In Awe Of Simone Biles: The Greatest Gymnast Of All Time

The US athlete has gone from difficult beginnings to world dominance
16:53, 09 Oct 2019

She may only be 4 ft 8 in, but Simone Biles is standing tall this week as she aims to establish herself as the most successful gymnast of all time. Now with 21 World Gymnastics Championship medals to her name, she is the most successful female of all-time and could surpass Vitaly Scherbo’s all-time record of 23 before the end of the tournament.

She qualified in first place for the all-around, balance beam and floor finals and also made it through to the vault and the uneven bars final. The all-around final takes place on Thursday and if she wins gold in that, she will be just one medal away from matching the all-time record ahead of the weekend finals.

However, this piece of history is not on her mind as she told the BBC: 

I never think of records - I just go out there and do what I came to do. Every year it feels better and better, just because we're adding to the legacy.

However, it has been a long and arduous journey to make it to this stage for the 22-year-old, who has not allowed her difficult childhood circumstances to hold her back.

Difficult Upbringing

Her parents did not play a big part in Biles’ life as they battled addiction over a lengthy period. Her father, Kelvin Clemons, abandoned his young family due to his struggles, while her mother was also a victim of drug and alcohol addiction. After her mother lost custody of all four children, Simone was to spend three years in and out of care before her grandfather Ron stepped in to return her to a family environment.

At the age of six, she was adopted and raised by Ron and his wife, Nellie, who Simone now considers to be her father and mother. The pair have been mainstays ever since adopting Simone and her younger sister, supporting her in a sporting sense right from the day she first tried gymnastics at the age of six, through to watching her become the most successful female gymnast ever this week.

Writing for CNN last year, Biles said of her childhood:

“Although I was young when my foster care ordeal began, I remember how it felt to be passed off and overlooked. Like nobody knew me or wanted to know me. Like my talents didn't count, and my voice didn't matter.”

“Finding a family made me feel like I mattered,” Biles continued. “Finding a passion, something I loved and was really good at, made me feel like I mattered.”

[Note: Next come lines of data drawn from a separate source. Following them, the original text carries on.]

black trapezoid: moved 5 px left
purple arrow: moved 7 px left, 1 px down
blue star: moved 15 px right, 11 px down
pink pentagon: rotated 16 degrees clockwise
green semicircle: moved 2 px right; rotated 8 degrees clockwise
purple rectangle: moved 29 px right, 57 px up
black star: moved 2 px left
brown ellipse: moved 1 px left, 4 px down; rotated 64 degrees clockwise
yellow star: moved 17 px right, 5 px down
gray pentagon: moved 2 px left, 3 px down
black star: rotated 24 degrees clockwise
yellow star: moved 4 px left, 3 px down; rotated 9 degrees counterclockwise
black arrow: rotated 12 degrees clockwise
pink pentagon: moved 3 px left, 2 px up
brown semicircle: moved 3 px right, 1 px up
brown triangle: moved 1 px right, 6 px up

Her brother, Tevin Biles-Thomas, has perhaps provided an example of what could have been for one of the greatest sportspeople of all time had she ended up heading down a different path. Last month he pleaded not guilty when charged with homicide after three people died at a New Year’s Eve shooting in Ohio. 

Making A Name For Herself

Her senior career got off to a flying start in 2013 as she tasted success at the World Championships in Antwerp in the All-Around and Floor Exercise, scooping the gold medal in both events. The following year she became a household name in her homeland as she won four gold medals at the World Championships in Nanning and 12 months on she repeated the feat in Glasgow, defending her titles in all four events.

Ahead of the Rio Olympics in 2016 she was the shining light of a talented American team and everybody wanted a piece of her. Heading into the biggest show on earth she had endorsement deals totalling over $4 million with major companies including Nike, Hershey’s and Kelloggs all wanting to have their name associated with the queen of gymnastics.

Nelson Freitas, chief strategy officer at Wunderman New York explained at the time: “Simone Biles represents the quintessential American dream, and that’s what makes her such a powerful brand ambassador.”


With the world watching, on the biggest stage of them all, Biles produced. She won four Olympic gold medals and one bronze, setting an American record for the most gold medals in women’s gymnastics at a single games. 

She won Team, All-Around, Vault and Floor gold and took bronze in the Balance Beam event, proving to the world she was nothing less than a superstar. As a result of her phenomenal performance she was chosen to carry the flag at the closing ceremony, the first female gymnast from America to be bestowed with that honour. 

Speaking Out

Biles is not only a fine athlete but also a brave and mature human being. In January of last year she posted on Twitter as part of the #MeToo movement, explaining that she was one of many people to have been sexually abused by convicted paedophile and former national team doctor Larry Nassar.

She posted on Twitter: “I too am one of the many survivors that was sexually abused by Larry Nassar. Please believe me when I say it was a lot harder to first speak those words out loud than it is now to put them on paper. There are many reasons that I have been reluctant to share my story, but I know now it is not my fault.”

Everyone loves her

Simone Biles is still making history, having had two signature moves now named after her. ‘The Biles’ is a beam landing and ‘The Biles II’  is a triple-double on the floor, two moves that are not ranked high enough in terms of difficulty by judges, according to Biles herself.

Her celebrity status has meant she has been praised by some of the biggest names in the world. She was invited to the White House to meet the Obamas, while NBA great LeBron James regularly tweets his support of her, as do model and TV personality Christine Teigen and British actress and presenter Jameela Jamil. 

The list of positives about this superstar are endless. From her difficult background to the utter domination of her sport, we are simply in awe of Simone Biles.